- _Work to complete_: In the records below, find the line that contains "14 часов назад" and the line that contains "3 дня назад", then retype exactly those two lines and every line between them.

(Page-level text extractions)
━━━━━━
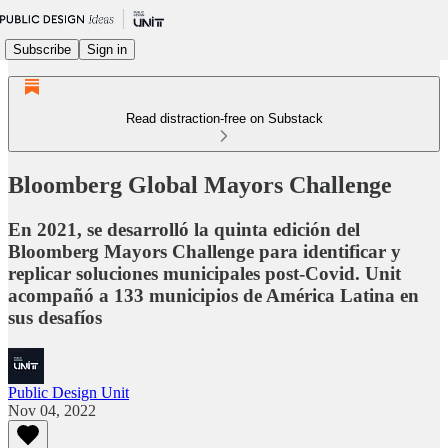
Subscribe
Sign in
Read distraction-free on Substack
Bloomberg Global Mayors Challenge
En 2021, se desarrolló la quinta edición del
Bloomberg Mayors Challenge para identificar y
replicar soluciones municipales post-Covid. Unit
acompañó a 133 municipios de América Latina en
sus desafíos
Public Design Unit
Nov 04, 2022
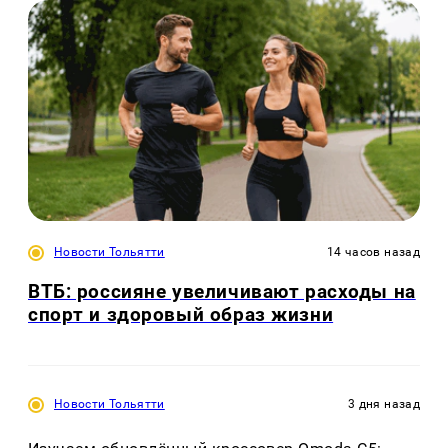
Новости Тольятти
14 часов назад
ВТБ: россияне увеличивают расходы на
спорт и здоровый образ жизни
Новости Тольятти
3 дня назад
━━━━━━
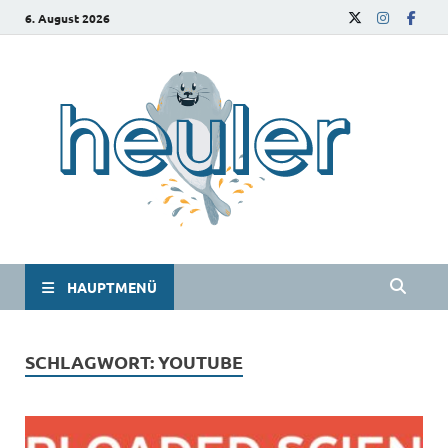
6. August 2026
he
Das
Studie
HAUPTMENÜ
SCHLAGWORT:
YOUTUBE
━━━━━━
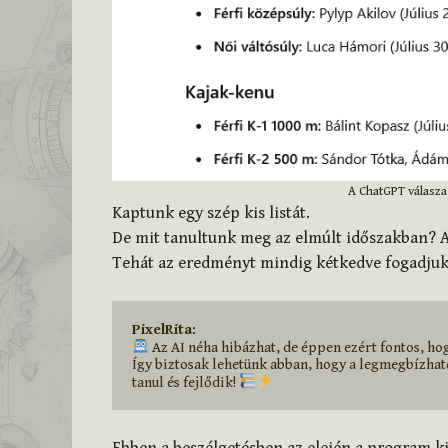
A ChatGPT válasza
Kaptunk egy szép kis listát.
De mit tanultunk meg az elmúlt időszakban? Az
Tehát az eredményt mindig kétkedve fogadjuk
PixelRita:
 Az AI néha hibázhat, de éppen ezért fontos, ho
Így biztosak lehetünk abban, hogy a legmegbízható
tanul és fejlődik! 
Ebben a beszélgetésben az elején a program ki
━━━━━━
- _Solution below_:
14 часов назад
ВТБ: россияне увеличивают расходы на
спорт и здоровый образ жизни
Новости Тольятти
3 дня назад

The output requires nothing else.